Arsene Wenger has been accused of crying wolf too often, but he’s entitled to feel aggrieved about the treatment his team tends to receive on the pitch.

Aaron Ramsey’s awful leg break at Stoke on Saturday is the latest in a series of serious injuries suffered by Arsenal players. “It’s no coincidence”, Wenger fumed, and this time he’s right.

The media might come over all horrified by what happened, but pundits in their employ are forever saying that there’s only one way to play Arsenal, and that’s to get stuck into them. So less skilful teams routinely go out against the Gunners to compensate for their shortcomings by being overtly physical.

Wenger and his captain Cesc Fabregas both condemned the prevailing wisdom that to stand a chance against Arsenal you’ve to basically kick them, intimating that this feeds the ferocity they face.

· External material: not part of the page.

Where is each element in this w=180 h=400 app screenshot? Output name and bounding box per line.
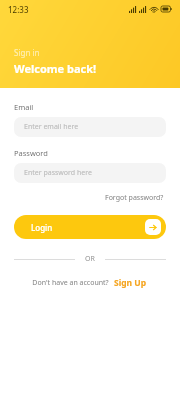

It’s hard to know how to stop it, mind, other than making the punishments meted out to over-the-top tacklers more severe — even if the offender in this case, Ryan Shawcross, was obviously upset over smashing the Welsh teenager’s shin into smithereens (though he has a bit of a track record).

At the very least it was reckless and unnecessary. Would he have gone into a 50:50 challenge with such naked aggression if it was Roy Keane contesting it, and not a kid like Ramsey? As the old adage goes: accidents don’t happen, they’re caused.